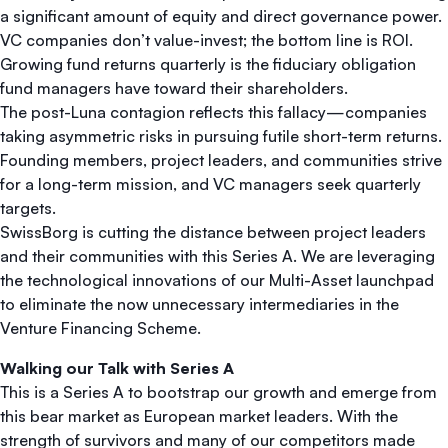
a significant amount of equity and direct governance power.
VC companies don’t value-invest; the bottom line is ROI.
Growing fund returns quarterly is the fiduciary obligation
fund managers have toward their shareholders.
The post-Luna contagion reflects this fallacy—companies
taking asymmetric risks in pursuing futile short-term returns.
Founding members, project leaders, and communities strive
for a long-term mission, and VC managers seek quarterly
targets.
SwissBorg is cutting the distance between project leaders
and their communities with this Series A. We are leveraging
the technological innovations of our Multi-Asset launchpad
to eliminate the now unnecessary intermediaries in the
Venture Financing Scheme.
Walking our Talk with Series A
This is a Series A to bootstrap our growth and emerge from
this bear market as European market leaders. With the
strength of survivors and many of our competitors made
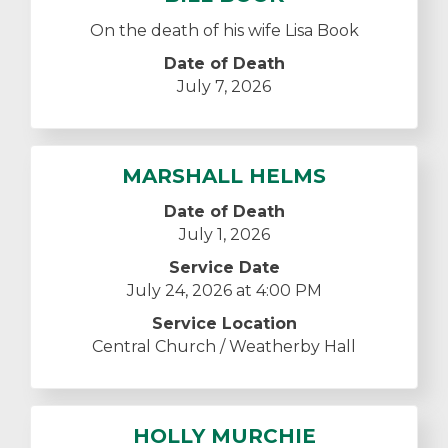
On the death of his wife Lisa Book
Date of Death
July 7, 2026
MARSHALL HELMS
Date of Death
July 1, 2026
Service Date
July 24, 2026 at 4:00 PM
Service Location
Central Church / Weatherby Hall
HOLLY MURCHIE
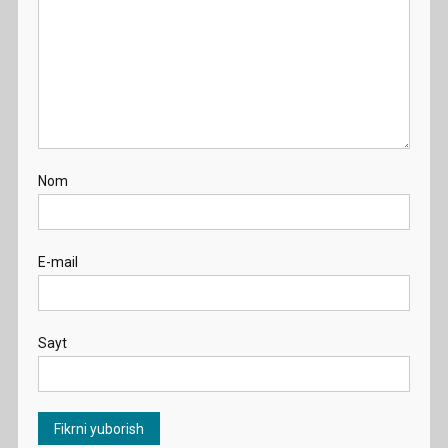
Nom
E-mail
Sayt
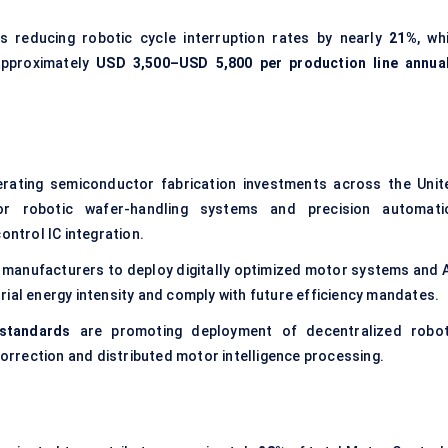
s reducing robotic cycle interruption rates by nearly
21%
, wh
approximately
USD 3,500–USD 5,800 per production line annual
rating semiconductor fabrication investments across the Unit
for robotic wafer-handling systems and precision automati
ontrol IC integration.
 manufacturers to deploy digitally optimized motor systems and A
rial energy intensity and comply with future efficiency mandates.
 standards
are promoting deployment of decentralized robot
rrection and distributed motor intelligence processing.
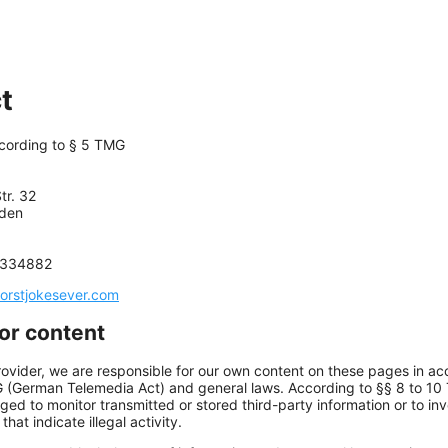
t
ccording to § 5 TMG
tr. 32
den
5334882
orstjokesever.com
for content
rovider, we are responsible for our own content on these pages in a
G (German Telemedia Act) and general laws. According to §§ 8 to 10
iged to monitor transmitted or stored third-party information or to in
hat indicate illegal activity.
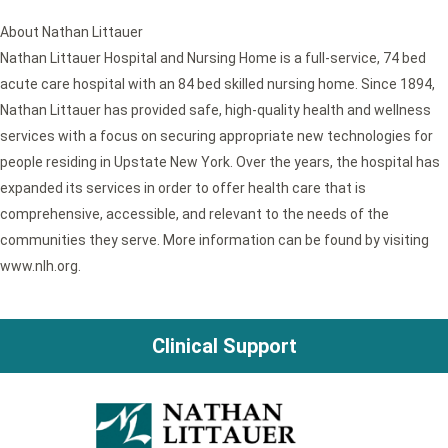
About Nathan Littauer
Nathan Littauer Hospital and Nursing Home is a full-service, 74 bed
acute care hospital with an 84 bed skilled nursing home. Since 1894,
Nathan Littauer has provided safe, high-quality health and wellness
services with a focus on securing appropriate new technologies for
people residing in Upstate New York. Over the years, the hospital has
expanded its services in order to offer health care that is
comprehensive, accessible, and relevant to the needs of the
communities they serve. More information can be found by visiting
www.nlh.org.
Clinical Support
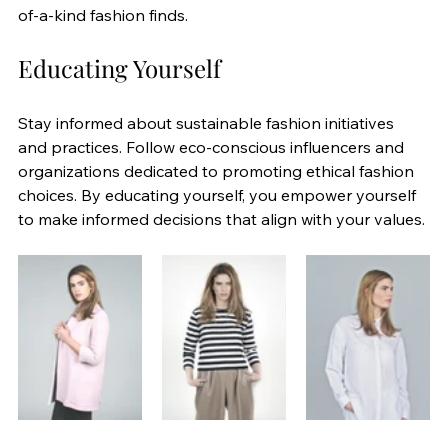
of-a-kind fashion finds.
Educating Yourself
Stay informed about sustainable fashion initiatives 
and practices. Follow eco-conscious influencers and 
organizations dedicated to promoting ethical fashion 
choices. By educating yourself, you empower yourself 
to make informed decisions that align with your values.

_Work instruction_
Retype, in the same exact form, the lines of the material above from the line holding "Growing fund returns" through the line holding "and their communities".

_Task solution_
Growing fund returns quarterly is the fiduciary obligation
fund managers have toward their shareholders.
The post-Luna contagion reflects this fallacy—companies
taking asymmetric risks in pursuing futile short-term returns.
Founding members, project leaders, and communities strive
for a long-term mission, and VC managers seek quarterly
targets.
SwissBorg is cutting the distance between project leaders
and their communities with this Series A. We are leveraging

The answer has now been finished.